= Perpetual Education Fund =

The Perpetual Education Fund (PEF) is a program of the Church of Jesus Christ of Latter-day Saints (LDS Church), first announced by church president Gordon B. Hinckley on March 31, 2001. The mission of the PEF, as stated in that address, is to provide educational opportunity (not welfare support) to members living in areas with widespread poverty, enabling and empowering them to lift themselves and establish their future lives on the foundation of self-reliance that can come from training in marketable skills. This program reflects the values and stated aims of the church around the importance of education and the duty to help and assist the poor. Anyone may donate.

== History ==
The LDS Church has made similar efforts in the past to provide for the temporal needs of its members. The program is modeled after the Perpetual Emigration Fund, which provided loans to more than 40,000 19th-century Latter-day Saint immigrants looking to settle in the Salt Lake Valley, but lacking the funds to do so. In 1903, the church established a fund to provide aspiring school teachers with loans for school expenses. A related effort, not specifically targeting education, began in 1936, when church president Heber J. Grant set up a welfare system in order to provide a means for people to earn a living during the Great Depression.

== Operation and administration ==
The Perpetual Education Fund functions as an endowment, meaning that all loans are made from interest, while the corpus (or body of the fund) remains intact. All donations made to the fund go to the fund corpus. Anyone may donate to the PEF, regardless of affiliation with the LDS Church, and donations have been made by members and non-members alike. Because the program is administered through the LDS Church, all donations go directly toward the loans. The executive director of the PEF from its inception through September 2012 was former general authority and Church Historian John K. Carmack, with Richard E. Cook, another former general authority, as the managing director. In September 2012, the church's First Presidency announced Robert C. Gay, of the First Quorum of the Seventy, as the new chairman of the fund.

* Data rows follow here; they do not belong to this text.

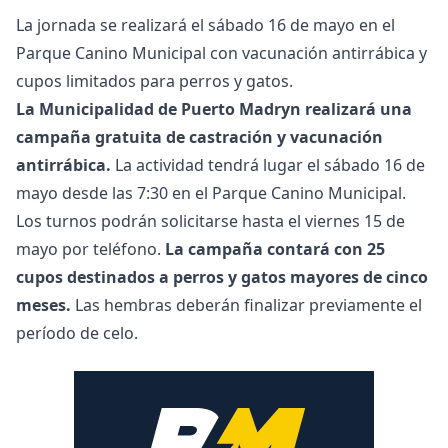
La jornada se realizará el sábado 16 de mayo en el
Parque Canino Municipal con vacunación antirrábica y
cupos limitados para perros y gatos.
La Municipalidad de Puerto Madryn realizará una
campaña gratuita de castración y vacunación
antirrábica.
La actividad tendrá lugar el sábado 16 de
mayo desde las 7:30 en el Parque Canino Municipal.
Los turnos podrán solicitarse hasta el viernes 15 de
mayo por teléfono.
La campaña contará con 25
cupos destinados a perros y gatos mayores de cinco
meses.
Las hembras deberán finalizar previamente el
período de celo.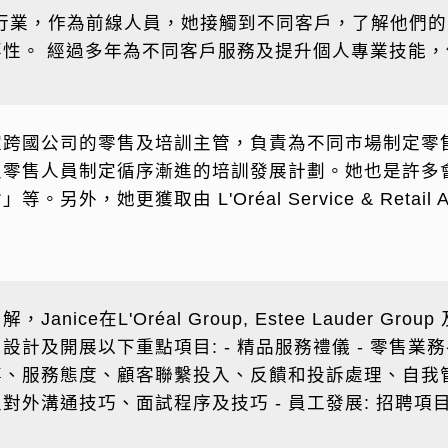
及美容行業，作為前線人員，她接觸到不同客戶，了解他
性。 經過多年為不同客戶服務及提升個人專業技能
家跨國公司的零售及培訓主管，負責為不同市場制定零
零售人員制定循序漸進的培訓發展計劃。她也是許多
，她更獲取由 L'Oréal Service & Retail A
e在L'Oréal Group, Estee Lauder Group 
及開展以下重點項目: - 精品服務禮儀 - 零售業務手
、服務態度、顧客聯繫投入、反饋和投訴處理、自我管理
對外溝通技巧、面試程序及技巧 - 員工發展: 招聘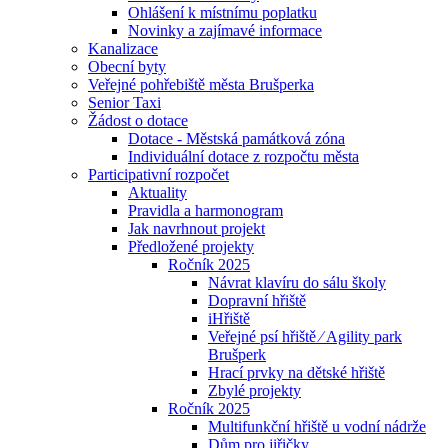
Ohlášení k místnímu poplatku
Novinky a zajímavé informace
Kanalizace
Obecní byty
Veřejné pohřebiště města Brušperka
Senior Taxi
Žádost o dotace
Dotace - Městská památková zóna
Individuální dotace z rozpočtu města
Participativní rozpočet
Aktuality
Pravidla a harmonogram
Jak navrhnout projekt
Předložené projekty
Ročník 2025
Návrat klavíru do sálu školy
Dopravní hřiště
iHřiště
Veřejné psí hřiště ⁄ Agility park
Brušperk
Hrací prvky na dětské hřiště
Zbylé projekty
Ročník 2025
Multifunkční hřiště u vodní nádrže
Dům pro jiřičky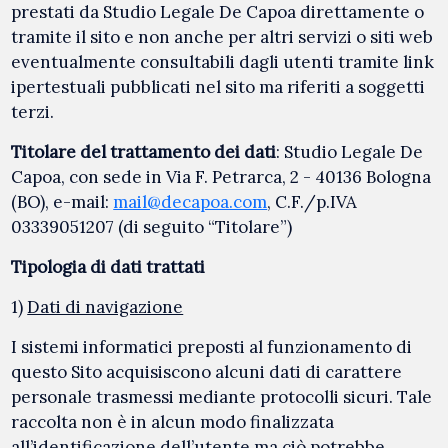
prestati da Studio Legale De Capoa direttamente o
tramite il sito e non anche per altri servizi o siti web
eventualmente consultabili dagli utenti tramite link
ipertestuali pubblicati nel sito ma riferiti a soggetti
terzi.
Titolare del trattamento dei dati
: Studio Legale De
Capoa, con sede in Via F. Petrarca, 2 - 40136 Bologna
(BO), e-mail:
mail@decapoa.com
, C.F./p.IVA
03339051207 (di seguito “Titolare”)
Tipologia di dati trattati
1)
Dati di navigazione
I sistemi informatici preposti al funzionamento di
questo Sito acquisiscono alcuni dati di carattere
personale trasmessi mediante protocolli sicuri. Tale
raccolta non è in alcun modo finalizzata
all’identificazione dell’utente ma ciò potrebbe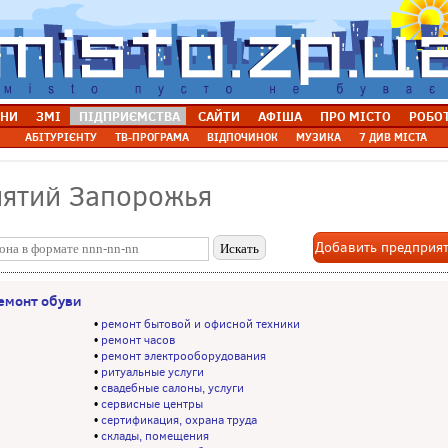
НИ
ЗМІ
ПІДПРИЄМСТВА
САЙТИ
АФІША
ПРО МІСТО
РОБО
АБІТУРІЄНТУ
ТВ-ПРОГРАМА
ВІДПОЧИНОК
МУЗИКА
7 ДИВ МІСТА
иятий Запорожья
Добавить предприя
емонт обуви
•
ремонт бытовой и офисной техники
•
ремонт часов
•
ремонт электрооборудования
•
ритуальные услуги
•
свадебные салоны, услуги
•
сервисные центры
•
сертификация, охрана труда
•
склады, помещения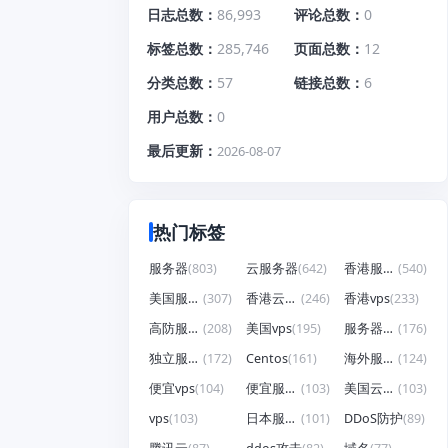
日志总数
86,993
评论总数
0
标签总数
285,746
页面总数
12
分类总数
57
链接总数
6
用户总数
0
最后更新
2026-08-07
热门标签
服务器
(803)
云服务器
(642)
香港服务器
(540)
美国服务器
(307)
香港云服务器
(246)
香港vps
(233)
高防服务器
(208)
美国vps
(195)
服务器租用
(176)
独立服务器
(172)
Centos
(161)
海外服务器
(124)
便宜vps
(104)
便宜服务器
(103)
美国云服务器
(103)
vps
(103)
日本服务器
(101)
DDoS防护
(89)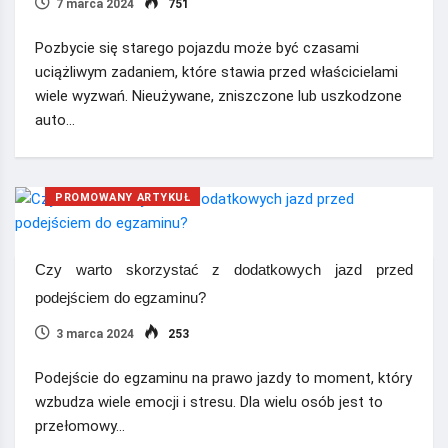
7 marca 2024
751
Pozbycie się starego pojazdu może być czasami
uciążliwym zadaniem, które stawia przed właścicielami
wiele wyzwań. Nieużywane, zniszczone lub uszkodzone
auto…
PROMOWANY ARTYKUŁ
Czy warto skorzystać z dodatkowych jazd przed
podejściem do egzaminu?
3 marca 2024
253
Podejście do egzaminu na prawo jazdy to moment, który
wzbudza wiele emocji i stresu. Dla wielu osób jest to
przełomowy…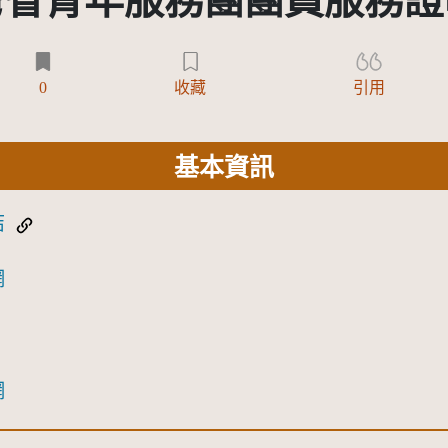
灣省青年服務團團員服務證
0
收藏
引用
基本資訊
結
網
網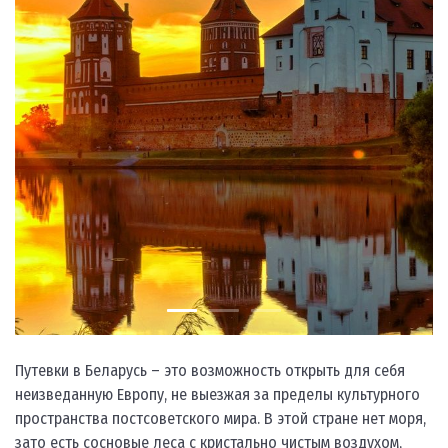
Путевки в Беларусь – это возможность открыть для себя
неизведанную Европу, не выезжая за пределы культурного
пространства постсоветского мира. В этой стране нет моря,
зато есть сосновые леса с кристально чистым воздухом,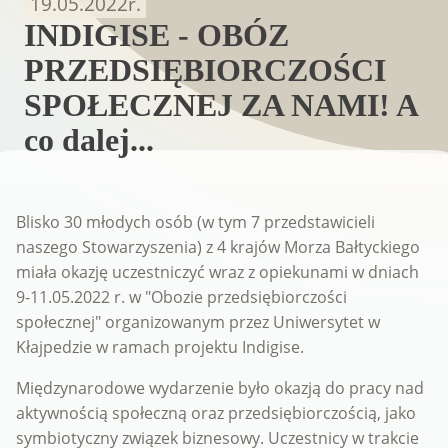
19.05.2022
r.
INDIGISE - OBÓZ
PRZEDSIĘBIORCZOŚCI
SPOŁECZNEJ ZA NAMI! A
co dalej...
Blisko 30 młodych osób (w tym 7 przedstawicieli
naszego Stowarzyszenia) z 4 krajów Morza Bałtyckiego
miała okazję uczestniczyć wraz z opiekunami w dniach
9-11.05.2022 r. w "Obozie przedsiębiorczości
społecznej" organizowanym przez Uniwersytet w
Kłajpedzie w ramach projektu Indigise.
Międzynarodowe wydarzenie było okazją do pracy nad
aktywnością społeczną oraz przedsiębiorczością, jako
symbiotyczny związek biznesowy. Uczestnicy w trakcie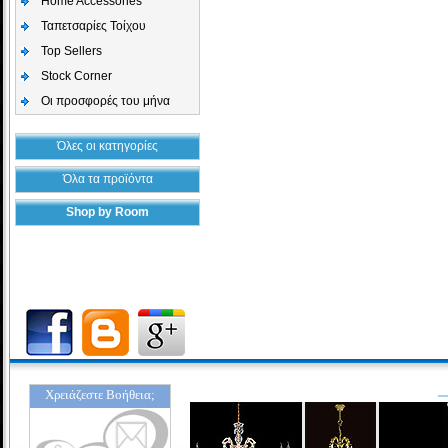
Home Accessories
Ταπετσαρίες Τοίχου
Top Sellers
Stock Corner
Οι προσφορές του μήνα
Όλες οι κατηγορίες
Όλα τα προϊόντα
Shop by Room
Χρειάζεστε Βοήθεια;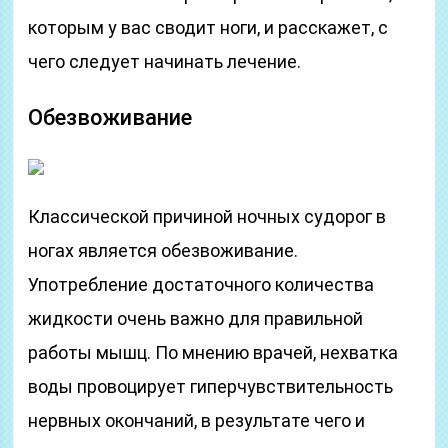
которым у вас сводит ноги, и расскажет, с
чего следует начинать лечение.
Обезвоживание
Классической причиной ночных судорог в
ногах является обезвоживание.
Употребление достаточного количества
жидкости очень важно для правильной
работы мышц. По мнению врачей, нехватка
воды провоцирует гиперчувствительность
нервных окончаний, в результате чего и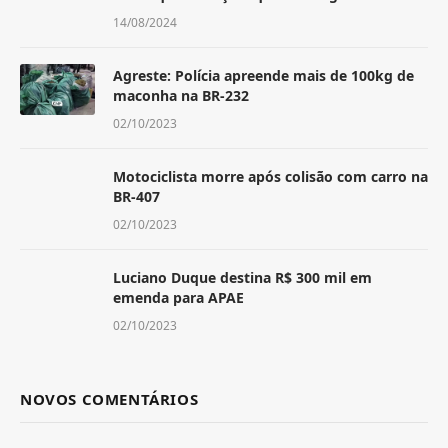
14/08/2024
Agreste: Polícia apreende mais de 100kg de
maconha na BR-232
02/10/2023
Motociclista morre após colisão com carro na
BR-407
02/10/2023
Luciano Duque destina R$ 300 mil em
emenda para APAE
02/10/2023
NOVOS COMENTÁRIOS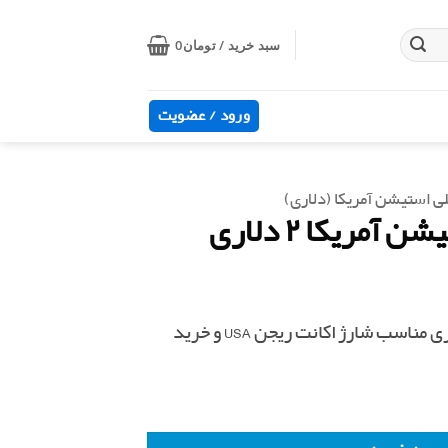
سبد خرید /
تومان
0
ورود / عضویت
ی استیشن آمریکا (دلاری)
مریکا ۲ دلاری
خرید گیفت کارت پلی استیشن آمریکا ۲ دلاری مناسب شارژ اکانت ریجن USA و خرید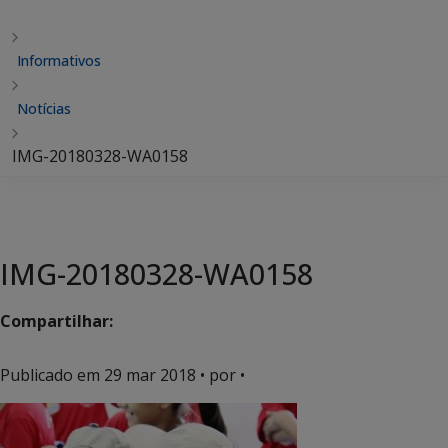
Informativos
Notícias
IMG-20180328-WA0158
IMG-20180328-WA0158
Compartilhar:
Publicado em
29 mar 2018
• por •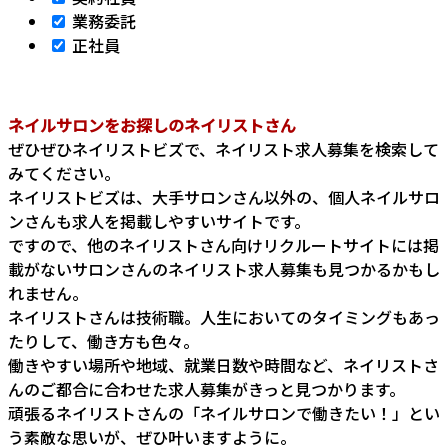
業務委託
正社員
ネイルサロンをお探しのネイリストさん
ぜひぜひネイリストビズで、ネイリスト求人募集を検索して
みてください。
ネイリストビズは、大手サロンさん以外の、個人ネイルサロ
ンさんも求人を掲載しやすいサイトです。
ですので、他のネイリストさん向けリクルートサイトには掲
載がないサロンさんのネイリスト求人募集も見つかるかもし
れません。
ネイリストさんは技術職。人生においてのタイミングもあっ
たりして、働き方も色々。
働きやすい場所や地域、就業日数や時間など、ネイリストさ
んのご都合に合わせた求人募集がきっと見つかります。
頑張るネイリストさんの「ネイルサロンで働きたい！」とい
う素敵な思いが、ぜひ叶いますように。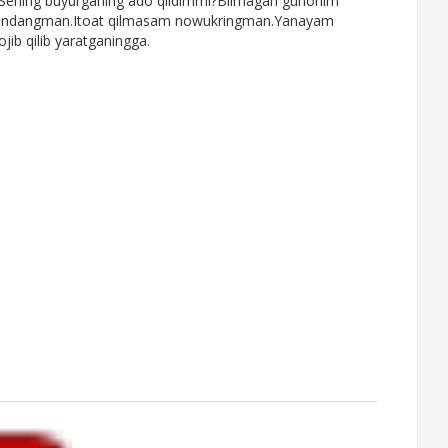
t Sening buyurganing ado qildimmi?Bilmagan gunohim
 bandangman.Itoat qilmasam nowukringman.Yanayam
ib qilib yaratganingga.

The Perpetual Education Fund provides loans to members of the LDS Church seeking additional education, mainly through vocational school and technical training. In connection with the more recent PEF-B program, (and for those already part of the International Education Fund program) opportunities for university education are also available. In 2005, career training options requested included: school teacher, network administrator, computer science, systems analyst, human resource specialist, flight attendant, managerial, clinical lab technician, computer support technician, university faculty, political analyst, physician's assistant, physical and corrective therapy assistant, lawyer and judge.

Potential loan recipients first complete a short training program on personal finance, budgeting and career planning and work with a loan administrator to select viable vocational and educational options for their particular region. Recipients are encouraged to work, if possible, during their schooling to provide for their own living expenses. Loans for tuition and fees are paid directly by the fund to the educational institution, further reducing the potential for mismanagement. During the course of the loan, recipients make small, manageable payments and participate in regular progress reviews. PEF loans average about $800 and the average training program of a Perpetual Education Fund loan recipient lasts 2.6 years. More substantial payments on the loan begin 90 days after graduation and the loans are usually scheduled to be paid off, with a modest 3-4% interest, over the course of 2–6 years. Recipients are also encouraged to make further contributions to the fund as their circumstances allow. Loan repayments and subsequent donations are channeled back into the fund corpus, making it a truly "perpetual" resource.

== Progress==
Less than 18 months after its inception, the PEF had disbursed more than 5,000 loans. Within three years (2004), approximately 10,000 young adults had received loans from the fund. By 2007, the numbers had climbed to 27,000 students in 39 different countries, and in late 2009, it was announced that over 40,000 people had received loans through the program.

The Perpetual Education Fund has made loans to students in more than 40 countries, including Bolivia, Brazil, Cambodia, Chile, Mexico, Mongolia, Peru, the Philippines, India, Fiji, Tonga, South Africa, Ghana, and Nigeria.

Starting in 2023, church members who specified the PEF as a donation recipient on their donation slips were told the fund was no longer accepting donations.